Zihao Xu,Yi Liu,Gelei Deng,Yuekang Li,Stjepan Picek
2024-05-17
Abstract:Large Language Models (LLMS) have increasingly become central to generating content with potential societal impacts. Notably, these models have demonstrated capabilities for generating content that could be deemed harmful. To mitigate these risks, researchers have adopted safety training techniques to align model outputs with societal values to curb the generation of malicious content. However, the phenomenon of "jailbreaking", where carefully crafted prompts elicit harmful responses from models, persists as a significant challenge. This research conducts a comprehensive analysis of existing studies on jailbreaking LLMs and their defense techniques. We meticulously investigate nine attack techniques and seven defense techniques applied across three distinct language models: Vicuna, LLama, and GPT-3.5 Turbo. We aim to evaluate the effectiveness of these attack and defense techniques. Our findings reveal that existing white-box attacks underperform compared to universal techniques and that including special tokens in the input significantly affects the likelihood of successful attacks. This research highlights the need to concentrate on the security facets of LLMs. Additionally, we contribute to the field by releasing our datasets and testing framework, aiming to foster further research into LLM security. We believe these contributions will facilitate the exploration of security measures within this domain.

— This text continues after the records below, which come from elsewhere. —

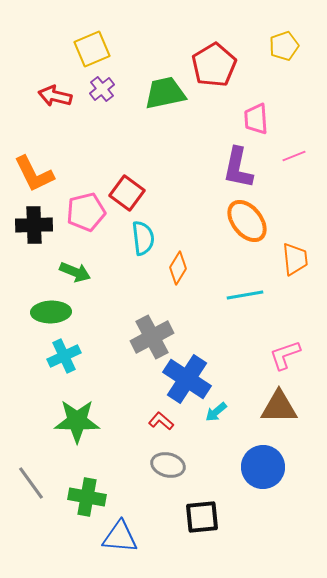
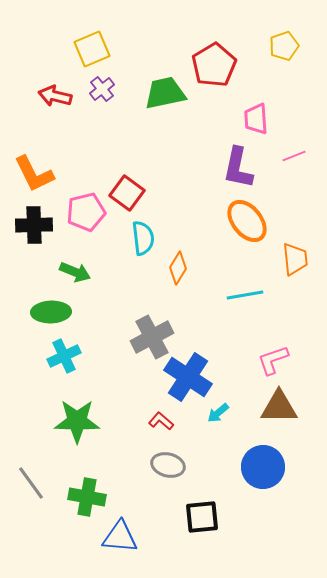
pink L-shape: moved 12 px left, 5 px down
blue cross: moved 1 px right, 2 px up
cyan arrow: moved 2 px right, 1 px down
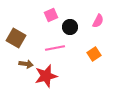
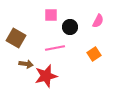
pink square: rotated 24 degrees clockwise
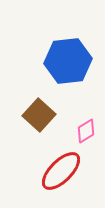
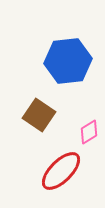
brown square: rotated 8 degrees counterclockwise
pink diamond: moved 3 px right, 1 px down
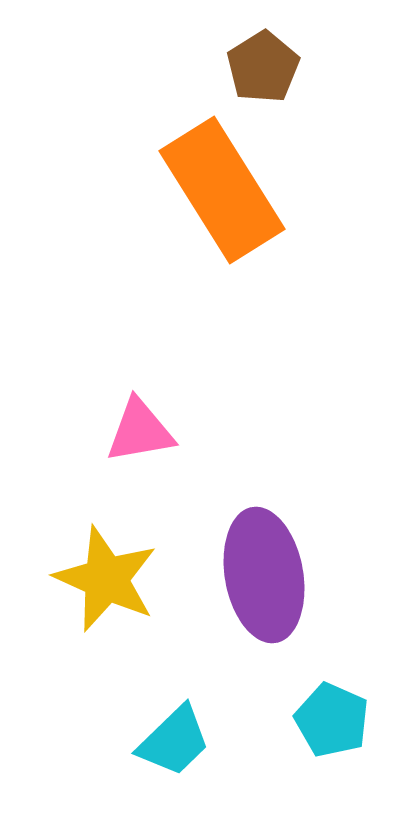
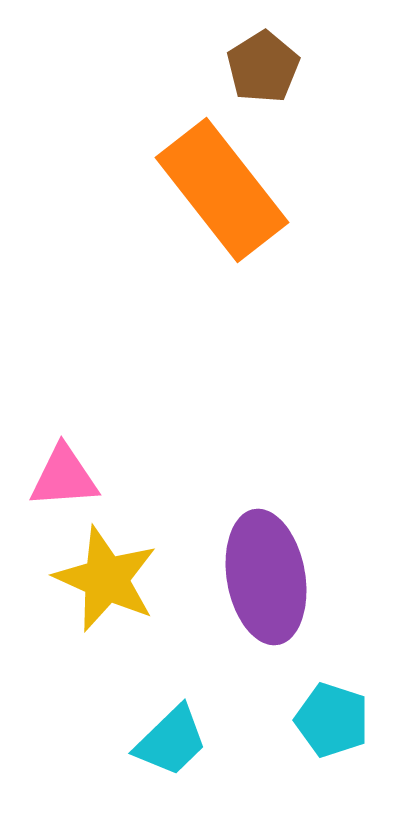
orange rectangle: rotated 6 degrees counterclockwise
pink triangle: moved 76 px left, 46 px down; rotated 6 degrees clockwise
purple ellipse: moved 2 px right, 2 px down
cyan pentagon: rotated 6 degrees counterclockwise
cyan trapezoid: moved 3 px left
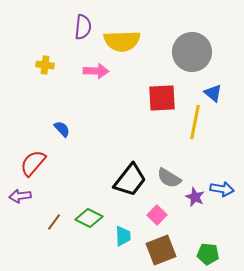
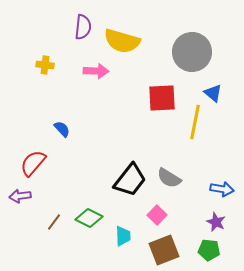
yellow semicircle: rotated 18 degrees clockwise
purple star: moved 21 px right, 25 px down
brown square: moved 3 px right
green pentagon: moved 1 px right, 4 px up
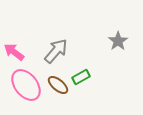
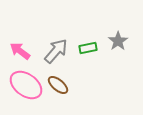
pink arrow: moved 6 px right, 1 px up
green rectangle: moved 7 px right, 29 px up; rotated 18 degrees clockwise
pink ellipse: rotated 16 degrees counterclockwise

Cryptography and Security,Artificial Intelligence
What problem does this paper attempt to address?
The paper aims to address the security issues of large language models (LLMs) when facing "jailbreak attacks." Specifically: 1. **Research Background and Objectives**: As the application of large language models becomes increasingly widespread, the content generated by these models may have potential impacts on society. However, LLMs may generate harmful content, and researchers have adopted various safety training techniques to align model outputs to avoid generating malicious content. Despite this, "jailbreak attacks" remain a significant challenge, where carefully designed prompts bypass the model's safety measures to generate harmful information. 2. **Research Methods**: The paper systematically analyzes existing jailbreak attacks and defense techniques and conducts a comprehensive evaluation of nine attack techniques and seven defense techniques on three different language models (Vicuna, LLama, GPT-3.5 Turbo). The goal is to assess the effectiveness of these attack and defense techniques. 3. **Main Findings**: - Existing white-box attacks perform poorly against general techniques. - The presence of special tokens (such as ‘[/INST]’) in the input significantly affects the success rate of attacks. - The study reveals the effectiveness differences of existing defense strategies, with the Bergeron method identified as one of the most effective defense strategies, while other methods either completely fail to prevent jailbreak attacks or are too strict, leading to false positives on normal prompts. 4. **Contributions**: The paper provides the first systematic study to comprehensively evaluate the effectiveness of jailbreak attack and defense techniques and publicly releases a benchmark dataset and testing framework to promote further research in the field of LLMs security.